§ What is required:
Within the entries below, output exactly the lines between the line containing "فيديوهات بدون حقوق طبع ونشر مجانية" and the line containing "générales – informations générales", inclusive, and omit any picture.
══ Data for this task ══
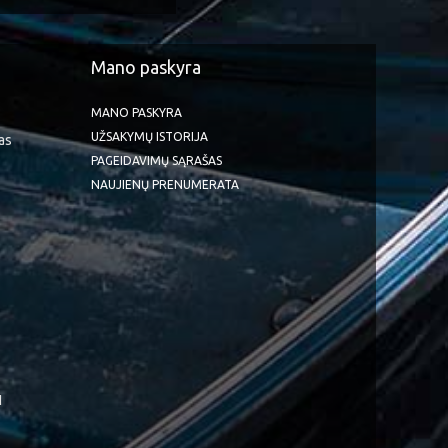
Mano paskyra
MANO PASKYRA
UŽSAKYMŲ ISTORIJA
as
PAGEIDAVIMŲ SĄRAŠAS
NAUJIENŲ PRENUMERATA
1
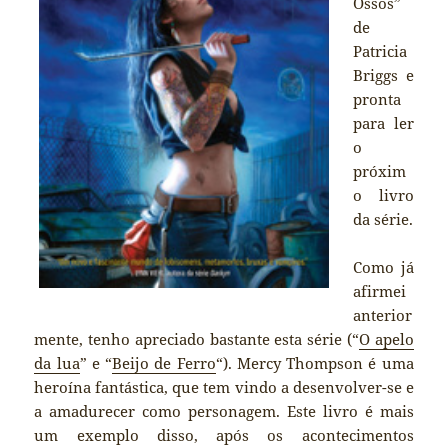
Ossos”
de
Patricia
Briggs e
pronta
para ler
o
próxim
o livro
da série.
Como já
afirmei
anterior
mente, tenho apreciado bastante esta série (“
O apelo
da lua
” e “
Beijo de Ferro
“). Mercy Thompson é uma
heroína fantástica, que tem vindo a desenvolver-se e
a amadurecer como personagem. Este livro é mais
um exemplo disso, após os acontecimentos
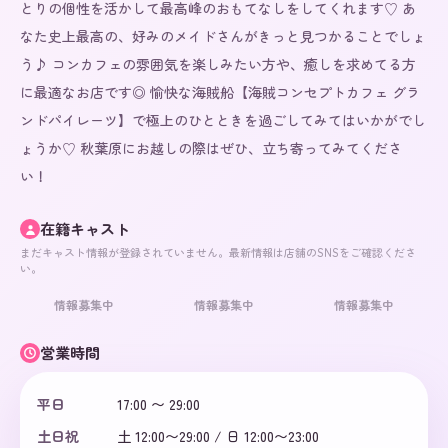
とりの個性を活かして最高峰のおもてなしをしてくれます♡ あ
なた史上最高の、好みのメイドさんがきっと見つかることでしょ
う♪ コンカフェの雰囲気を楽しみたい方や、癒しを求めてる方
に最適なお店です◎ 愉快な海賊船【海賊コンセプトカフェ グラ
ンドパイレーツ】で極上のひとときを過ごしてみてはいかがでし
ょうか♡ 秋葉原にお越しの際はぜひ、立ち寄ってみてくださ
い！
在籍キャスト
まだキャスト情報が登録されていません。最新情報は店舗のSNSをご確認くださ
い。
情報募集中
情報募集中
情報募集中
営業時間
平日
17:00 〜 29:00
土日祝
土 12:00〜29:00 / 日 12:00〜23:00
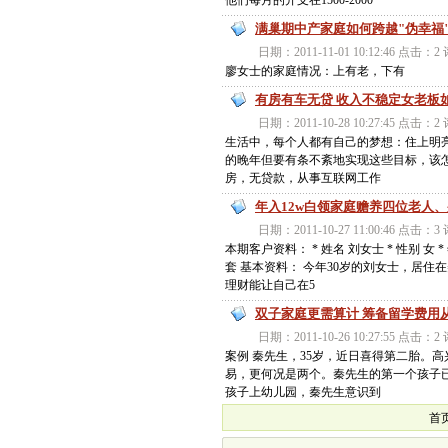
他们每月的开支在1500-2000
满巢期中产家庭如何跨越"伪幸福
日期：2011-11-01 10:12:46 点击：
廖女士的家庭情况：上有老，下有
有房有车无贷 收入不稳定女老板
日期：2011-10-28 10:27:45 点击：
生活中，每个人都有自己的梦想：住上明
的晚年但要有条不紊地实现这些目标，该怎
房，无贷款，从事互联网工作
年入12w白领家庭赡养四位老人
日期：2011-10-27 11:00:46 点击：
本期客户资料： * 姓名 刘女士 * 性别 女 
套 基本资料： 今年30岁的刘女士，居
理财能让自己在5
双子家庭更需算计 筹备留学费用
日期：2011-10-26 10:27:55 点击：
案例 秦先生，35岁，近日喜得第二胎。
易，更何况是两个。秦先生的第一个孩子
孩子上幼儿园，秦先生意识到
首页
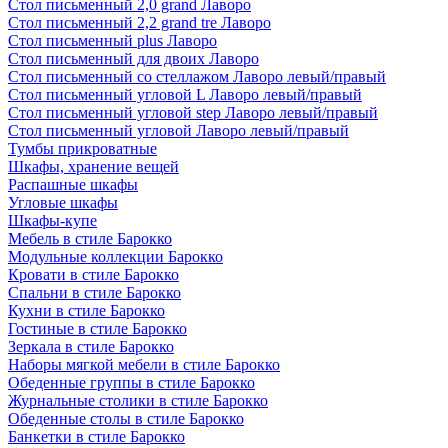
Стол письменный 2,0 grand Лаворо
Стол письменный 2,2 grand tre Лаворо
Стол письменный plus Лаворо
Стол письменный для двоих Лаворо
Стол письменный со стеллажом Лаворо левый/правый
Стол письменный угловой L Лаворо левый/правый
Стол письменный угловой step Лаворо левый/правый
Стол письменный угловой Лаворо левый/правый
Тумбы прикроватные
Шкафы, хранение вещей
Распашные шкафы
Угловые шкафы
Шкафы-купе
Мебель в стиле Барокко
Модульные коллекции Барокко
Кровати в стиле Барокко
Спальни в стиле Барокко
Кухни в стиле Барокко
Гостиные в стиле Барокко
Зеркала в стиле Барокко
Наборы мягкой мебели в стиле Барокко
Обеденные группы в стиле Барокко
Журнальные столики в стиле Барокко
Обеденные столы в стиле Барокко
Банкетки в стиле Барокко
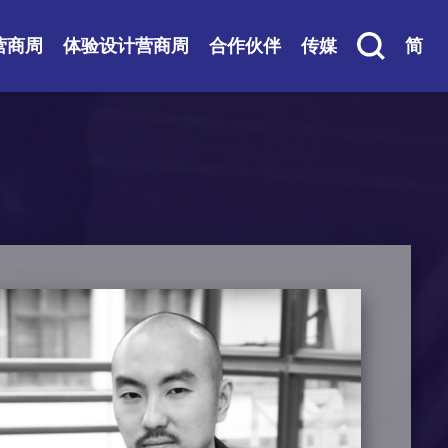
营商周
体验设计营商周
合作伙伴
传媒
简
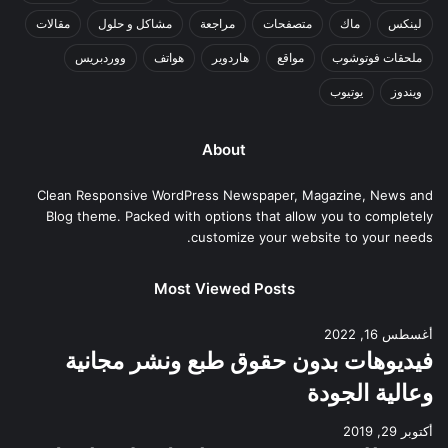
لينكس
ماك
متصفحات
مراجعة
مشاكل و حلول
مقالات
ملحقات فوتوشوب
مواقع
هاردوير
هواتف
ووردبريس
ويندوز
يوتيوب
About
Clean Responsive WordPress Newspaper, Magazine, News and
Blog theme. Packed with options that allow you to completely
customize your website to your needs.
Most Viewed Posts
أغسطس 16, 2022
فيديوهات بدون حقوق طبع ونشر مجانية
وعالية الجودة
أكتوبر 29, 2019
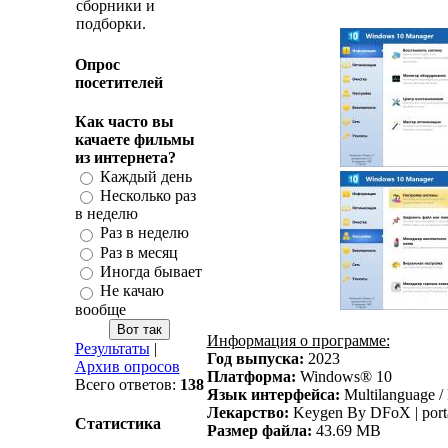
сборники и
подборки.
Опрос
посетителей
Как часто вы
качаете фильмы
из интернета?
Каждый день
Несколько раз
в неделю
Раз в неделю
Раз в месяц
Иногда бывает
Не качаю
вообще
Информация о программе:
Результаты
|
Год выпуска:
2023
Архив опросов
Платформа:
Windows® 10
Всего ответов:
138
Язык интерфейса:
Multilanguage /
Лекарство:
Keygen By DFoX | porta
Статистика
Размер файла:
43.69 MB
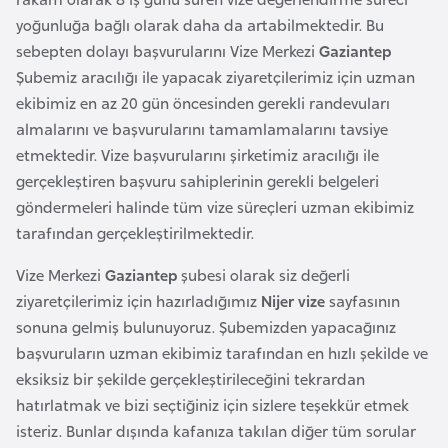
r
yoğunluğa bağlı olarak daha da artabilmektedir. Bu
i
sebepten dolayı başvurularını Vize Merkezi
Gaziantep
y
Şubemiz aracılığı ile yapacak ziyaretçilerimiz için uzman
e
ekibimiz en az 20 gün öncesinden gerekli randevuları
t
almalarını ve başvurularını tamamlamalarını tavsiye
i
etmektedir. Vize başvurularını şirketimiz aracılığı ile
gerçekleştiren başvuru sahiplerinin gerekli belgeleri
göndermeleri halinde tüm vize süreçleri uzman ekibimiz
C
tarafından gerçekleştirilmektedir.
e
z
Vize Merkezi
Gaziantep
şubesi olarak siz değerli
a
ziyaretçilerimiz için hazırladığımız
Nijer vize
sayfasının
y
sonuna gelmiş bulunuyoruz. Şubemizden yapacağınız
i
başvuruların uzman ekibimiz tarafından en hızlı şekilde ve
r
eksiksiz bir şekilde gerçekleştirileceğini tekrardan
hatırlatmak ve bizi seçtiğiniz için sizlere teşekkür etmek
C
isteriz. Bunlar dışında kafanıza takılan diğer tüm sorular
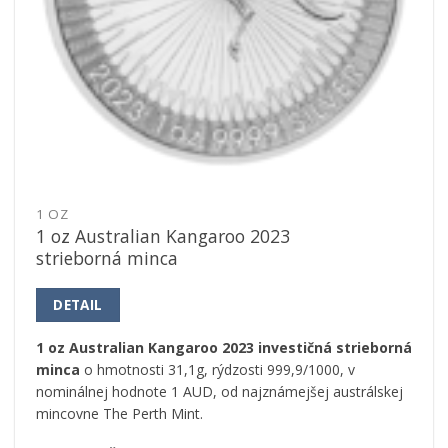
1 OZ
1 oz Australian Kangaroo 2023
strieborná minca
DETAIL
1 oz Australian Kangaroo 2023 investičná strieborná
minca
o hmotnosti 31,1g, rýdzosti 999,9/1000, v
nominálnej hodnote 1 AUD, od najznámejšej austrálskej
mincovne The Perth Mint.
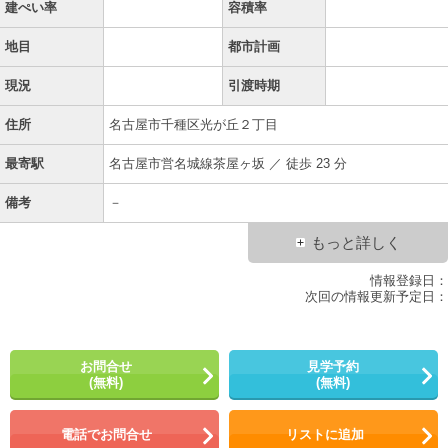
建ぺい率
容積率
地目
都市計画
現況
引渡時期
住所
名古屋市千種区光が丘２丁目
最寄駅
名古屋市営名城線茶屋ヶ坂 ／ 徒歩 23 分
備考
－
もっと詳しく
情報登録日：
次回の情報更新予定日：
お問合せ
見学予約
(無料)
(無料)
電話でお問合せ
リストに追加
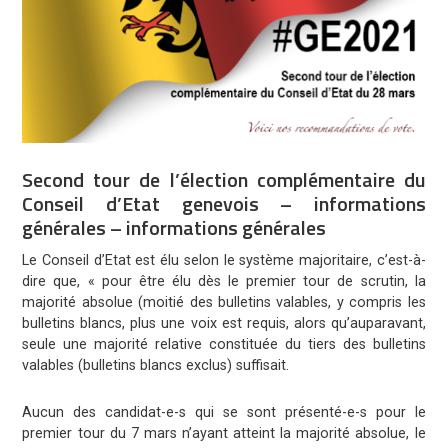
Second tour de l’élection complémentaire du
Conseil d’Etat genevois – informations
générales – informations générales
Le Conseil d’Etat est élu selon le système majoritaire, c’est-à-
dire que, « pour être élu dès le premier tour de scrutin, la
majorité absolue (moitié des bulletins valables, y compris les
bulletins blancs, plus une voix est requis, alors qu’auparavant,
seule une majorité relative constituée du tiers des bulletins
valables (bulletins blancs exclus) suffisait.
Aucun des candidat-e-s qui se sont présenté-e-s pour le
premier tour du 7 mars n’ayant atteint la majorité absolue, le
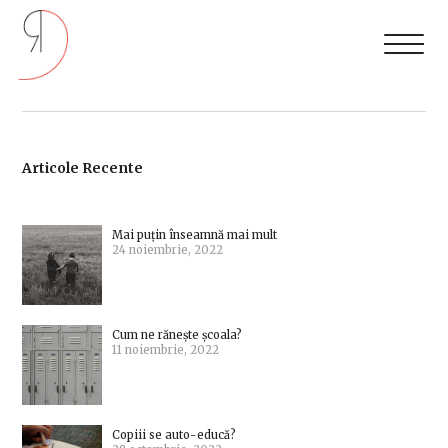
Articole Recente
Mai puțin înseamnă mai mult
24 noiembrie, 2022
Cum ne rănește școala?
11 noiembrie, 2022
Copiii se auto-educă?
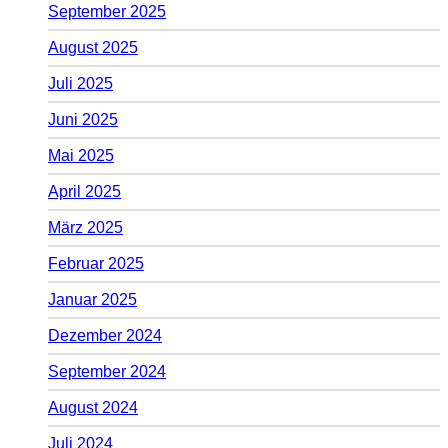
September 2025
August 2025
Juli 2025
Juni 2025
Mai 2025
April 2025
März 2025
Februar 2025
Januar 2025
Dezember 2024
September 2024
August 2024
Juli 2024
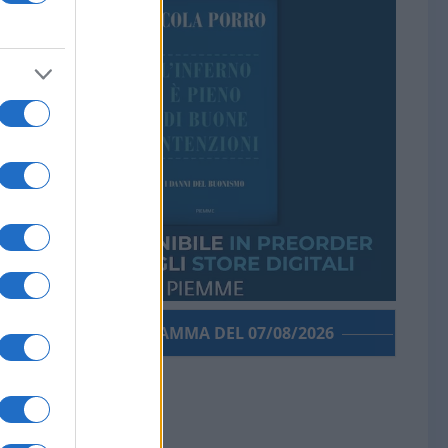
PORROGRAMMA DEL 07/08/2026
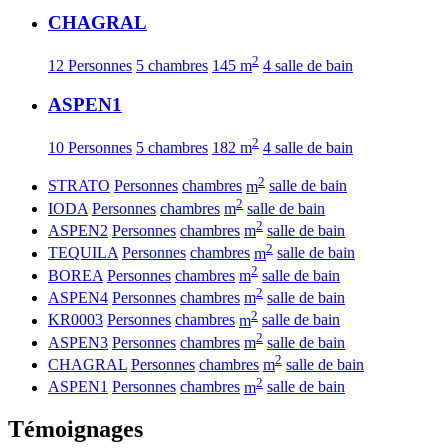
CHAGRAL
2
12 Personnes
5 chambres
145 m
4 salle de bain
ASPEN1
2
10 Personnes
5 chambres
182 m
4 salle de bain
2
STRATO
Personnes
chambres
m
salle de bain
2
IODA
Personnes
chambres
m
salle de bain
2
ASPEN2
Personnes
chambres
m
salle de bain
2
TEQUILA
Personnes
chambres
m
salle de bain
2
BOREA
Personnes
chambres
m
salle de bain
2
ASPEN4
Personnes
chambres
m
salle de bain
2
KR0003
Personnes
chambres
m
salle de bain
2
ASPEN3
Personnes
chambres
m
salle de bain
2
CHAGRAL
Personnes
chambres
m
salle de bain
2
ASPEN1
Personnes
chambres
m
salle de bain
Témoignages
═══
§ Answer for the task:
فيديوهات بدون حقوق طبع ونشر مجانية
وعالية الجودة
أكتوبر 29, 2019
сборники и
подборки.
Опрос
посетителей
Как часто вы
качаете фильмы
из интернета?
Каждый день
Несколько раз
в неделю
Раз в неделю
Раз в месяц
Иногда бывает
Не качаю
вообще
Информация о программе:
Результаты
|
Год выпуска:
2023
Архив опросов
Платформа:
Windows® 10
Всего ответов:
138
Язык интерфейса:
Multilanguage /
Лекарство:
Keygen By DFoX | porta
Статистика
Размер файла:
43.69 MB
r
yoğunluğa bağlı olarak daha da artabilmektedir. Bu
i
sebepten dolayı başvurularını Vize Merkezi
Gaziantep
y
Şubemiz aracılığı ile yapacak ziyaretçilerimiz için uzman
e
ekibimiz en az 20 gün öncesinden gerekli randevuları
t
almalarını ve başvurularını tamamlamalarını tavsiye
i
etmektedir. Vize başvurularını şirketimiz aracılığı ile
gerçekleştiren başvuru sahiplerinin gerekli belgeleri
göndermeleri halinde tüm vize süreçleri uzman ekibimiz
C
tarafından gerçekleştirilmektedir.
e
z
Vize Merkezi
Gaziantep
şubesi olarak siz değerli
a
ziyaretçilerimiz için hazırladığımız
Nijer vize
sayfasının
y
sonuna gelmiş bulunuyoruz. Şubemizden yapacağınız
i
başvuruların uzman ekibimiz tarafından en hızlı şekilde ve
r
eksiksiz bir şekilde gerçekleştirileceğini tekrardan
hatırlatmak ve bizi seçtiğiniz için sizlere teşekkür etmek
C
isteriz. Bunlar dışında kafanıza takılan diğer tüm sorular
1 OZ
1 oz Australian Kangaroo 2023
strieborná minca
DETAIL
1 oz Australian Kangaroo 2023 investičná strieborná
minca
o hmotnosti 31,1g, rýdzosti 999,9/1000, v
nominálnej hodnote 1 AUD, od najznámejšej austrálskej
mincovne The Perth Mint.
建ぺい率
容積率
地目
都市計画
現況
引渡時期
住所
名古屋市千種区光が丘２丁目
最寄駅
名古屋市営名城線茶屋ヶ坂 ／ 徒歩 23 分
備考
－
もっと詳しく
情報登録日：
次回の情報更新予定日：
お問合せ
見学予約
(無料)
(無料)
電話でお問合せ
リストに追加
Second tour de l’élection complémentaire du
Conseil d’Etat genevois – informations
générales – informations générales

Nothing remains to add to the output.